**What you are asked to do:**
Every line from the one with "Scissors hoists" through the final line of the entries below should be returned exactly; leave out all other lines.

---- Provided records

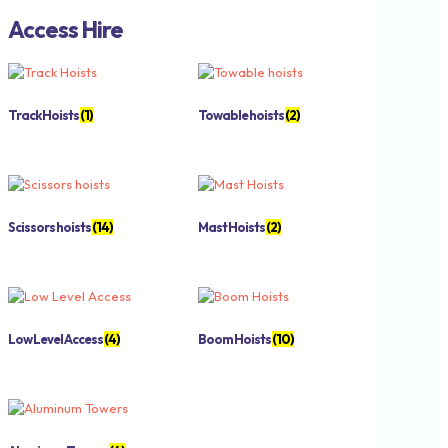
Access Hire
Track Hoists
(1)
Towable hoists
(2)
Scissors hoists
(14)
Mast Hoists
(2)
Low Level Access
(4)
Boom Hoists
(10)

--------

**Task result:**
Scissors hoists
(14)
Mast Hoists
(2)
Low Level Access
(4)
Boom Hoists
(10)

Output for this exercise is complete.